A packet came from him.
He was writing, he said, even during the daily festivities of Yuletide. He was writing, he said, because Venus and Adonis kept him up at night and woke him in the morning. He was writing, he said, because he craved to set his humble verse in front of her: How fares my dear Kate? I beseech you, tell me how thou art? His patience was too thin, he said, and thus he was moved to ship to her what he had of recent inked: The youth must dance and sing and the aged sit by the fire, but I am neither and do neither, for I sit at a plank with quill in hand and scratch my music upon the page. His family did not know how to take him, for never before had he been so lacking in mirth and merriment and yet so completely contented.
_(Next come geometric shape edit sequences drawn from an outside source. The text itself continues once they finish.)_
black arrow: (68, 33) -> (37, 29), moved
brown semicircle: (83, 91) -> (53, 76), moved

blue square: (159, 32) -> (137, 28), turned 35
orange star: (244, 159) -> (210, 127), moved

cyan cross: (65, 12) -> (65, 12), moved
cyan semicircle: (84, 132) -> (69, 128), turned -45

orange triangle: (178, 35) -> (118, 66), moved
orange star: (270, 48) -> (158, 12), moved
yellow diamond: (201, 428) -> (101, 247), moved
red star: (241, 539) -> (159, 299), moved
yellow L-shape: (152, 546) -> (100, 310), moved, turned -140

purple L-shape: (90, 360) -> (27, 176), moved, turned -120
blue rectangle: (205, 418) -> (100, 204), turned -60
Once Anne said I found no comfort in my own skin, and I have in the past proven that I wanted to jump right out of it, but the act of putting down word after word does, as if by magic, calm my sinews and my soul. No more need for mead nor maids. By sundown I am a tired farmer who has with ink on paper plowed many furrows and sown many seeds. By God’s troth, I might even call myself serene. Whilst the rest of the house does eat and drink and make good cheer, I sit sequestered in the second floor, a weird hermit, and write. ’Tis in my blood and in my bones and verily I may not sleep until this poem is finished. What will t
his harvest bring? I miss you, dear Kate, sweet Kate, with all my heart. I will, at the end of these festivities, spur my steed on and in great haste be on my way to your door.
He knew nothing of the recent tragedies. He’d finished the section with Adonis’s horse. The palfrey and the mare ran off into the wood, leaving Adonis unsaddled and furious. When Venus reappeared, Katharine dipped her quill into the inkhorn: Why not have both Venus and Adonis brimming with contradictions? she wrote. Adonis might peek at Venus from under a hat—coy like a woman—so that Venus cannot help but notice him. Make her skin with hues of white, then red, magnify her conflict.
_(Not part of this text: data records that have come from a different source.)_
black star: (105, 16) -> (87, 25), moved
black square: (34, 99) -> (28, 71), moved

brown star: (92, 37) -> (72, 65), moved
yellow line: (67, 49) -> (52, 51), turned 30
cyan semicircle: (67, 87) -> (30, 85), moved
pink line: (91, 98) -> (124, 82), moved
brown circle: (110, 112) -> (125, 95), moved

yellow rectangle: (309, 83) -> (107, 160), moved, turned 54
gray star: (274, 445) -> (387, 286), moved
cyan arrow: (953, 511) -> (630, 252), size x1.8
She plowed into the verse he’d sent line after line, marking when a beat was off or a word astray. This stitching of his words focused her, funneled all her concentration, and it gave her hope.
—
On New Year’s Day, despite the sorrows of the holiday season, Isabel and Joan came to Katharine’s chamber and presented her with the beautiful green plumed hat she had so loved that day in town.
“You should not have done this, you silly girls,” said Katharine as she pulled the stunning hat out of its box. “And I thought no one was exchanging New Year’s gifts this year.”
“Dear Kate, we do not care,” said Isabel.
“We bought the hat scarce a week after you visited the shop,” added Joan.
“And you have kept it a secret all these weeks. I am sure I do not deserve such kindness. My hands are empty of gifts, but my heart is full of love,” said Katharine. She pulled the girls to her and kissed them both.